While the developments and responsiveness of the institutions need to be lauded, a note of caution is also necessary. We must not lose sight of the fact that not all disputes are suitable for expedited proceedings and to be decided by sole member tribunals. The application of the expedited procedures to complex disputes may lead to a situation where the parties find themselves in a bind, unable to meet the tight time-frames that they themselves imposed. It may also provide an avenue for recalcitrant parties to challenge the rendered award on due process grounds.
Similarly, sole member tribunals come with the potential risk of errors, there is an argument that one person is more likely to get it wrong than a party of three. An argument may also be made that three-member tribunals are more accommodating of party preferences, since parties appoint one arbitrator each. Three-member tribunals are also, ostensibly, less prone to being improperly influenced. Moreover, a complex dispute involving substantial documentary evidence may take longer to be decided by a sole member tribunal, since there are no other members to ‘share the load’. However, these risks do not need to be overstated and can be alleviated by institutional mechanisms such as the ICC award scrutiny process.

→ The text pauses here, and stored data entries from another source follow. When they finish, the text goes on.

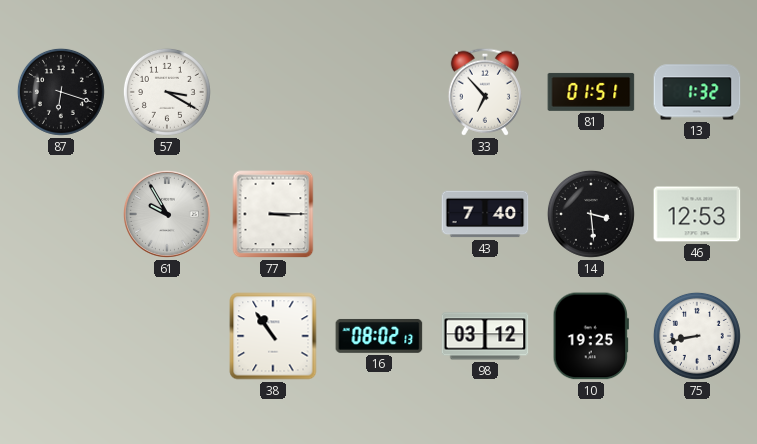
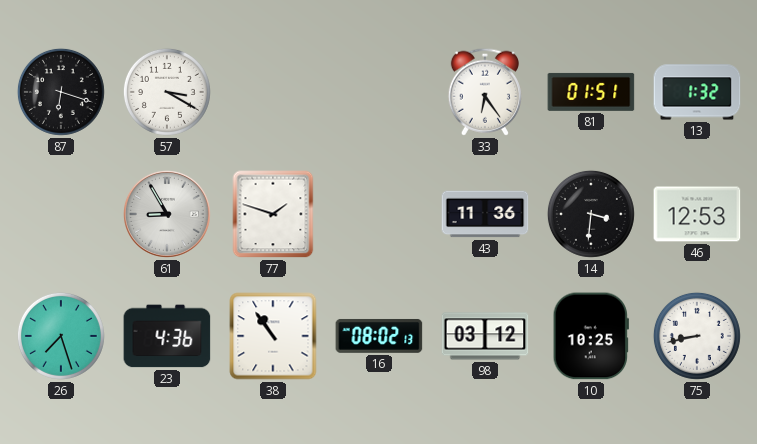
33: 6:53 -> 6:24
61: 9:55 -> 8:55
77: 3:15 -> 1:48
43: 7:40 -> 11:36
14: 3:29 -> 3:31
26: none -> 7:27
23: none -> 4:36
10: 19:25 -> 10:25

The research also shows that further steps may still need to be taken towards greater efficiency in arbitral proceedings. While investment disputes at ICSID generally take three to four years for an award to be rendered, the time-frames across other institutions varied in 2015 from a mean duration of 11 months (SCAI) to 25 months (ICC). As for costs, the Hong Kong International Arbitration Center (HKIAC) appears to be the most cost-efficient, in comparison to the ICC, LCIA and SIAC.
While the 2015 survey was indicative of the predominance of international arbitration as the preferred dispute resolution mechanism, these innovations only bolster conviction in the process and are likely to ensure that arbitration remains the go-to method for parties seeking to resolve international disputes.